[Sows and piglets--nutritional interactions].

标题[Sows and piglets--nutritional interactions].
文章类型Journal Article
作者Holub, A.
期刊Veterinární medicína
关键词Animal Nutritional Physiological Phenomena, Animals, Animals, Newborn, Animals, Suckling, Female, Lactation, Swine

Nutrition energy transfer from sows to piglets is unusually intensive in the suckling period. Due to this transfer, the sows increase their relative standard energy metabolism up to four times, that means to the boundary of the long-term sustainable maximum. They cannot cover these large energy outputs by feed intake, therefore they are catabolizing their own body tissues during suckling and lose about 15% of their live weight. Through milk, which is an energy-rich high-fat diet, up to 1.76 MJ/kg and day of energy (in the first week) are transferred to piglets, and/or up to 2.26 MJ/kg0.75 and day of energy (in the second week), which enables them to double their live weight at birth within the first 7 to 10 days. Milk transfer is of behavioral character in the system dam and litter.
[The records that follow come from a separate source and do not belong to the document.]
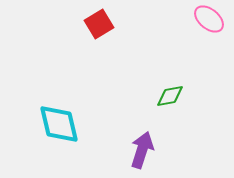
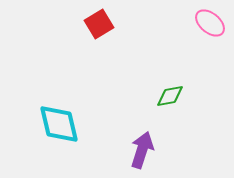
pink ellipse: moved 1 px right, 4 px down
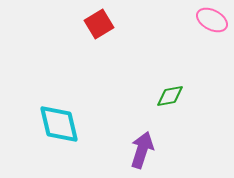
pink ellipse: moved 2 px right, 3 px up; rotated 12 degrees counterclockwise
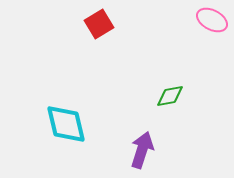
cyan diamond: moved 7 px right
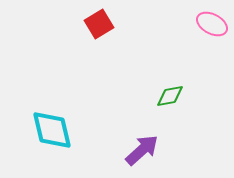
pink ellipse: moved 4 px down
cyan diamond: moved 14 px left, 6 px down
purple arrow: rotated 30 degrees clockwise
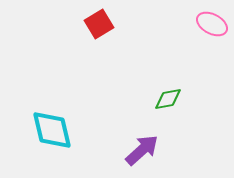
green diamond: moved 2 px left, 3 px down
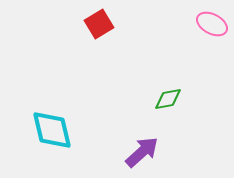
purple arrow: moved 2 px down
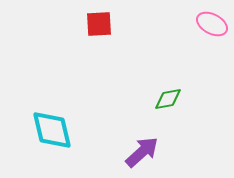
red square: rotated 28 degrees clockwise
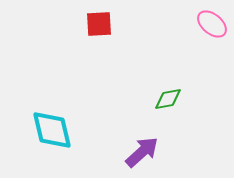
pink ellipse: rotated 12 degrees clockwise
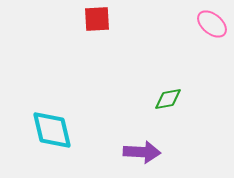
red square: moved 2 px left, 5 px up
purple arrow: rotated 45 degrees clockwise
In a short time, it assumes a form of cyclic, collective synchronized suckling which is repeated more than twenty times a day and consists of several phases. But the piglets are able to feed not only on genuine milk but also from other sources from the second week of life. Then their weaning begins. They enter from the suckling period to a long, several-week period of weaning, in which some of their functional characteristics are changed fluently, others in a cascade manner. Proper, and to all participants adequate development of this transfer is depending on numerous circumstance which need not always be real. One of the reasons is that birth is such a large load for piglets that they cannot be competitive partners to their less loaded mates in the competition for sources of nutrition. Their participation in the unusually intensive, episodic, delicate transfer of nutrients conditioned by many factors is insufficient, full of failures. Hence they do not sufficiently utilize their growth potential, and do not often survive. Nevertheless, they are so functionally adaptable so that they can live without mothers, in isolation, being able to drink a liquid diet.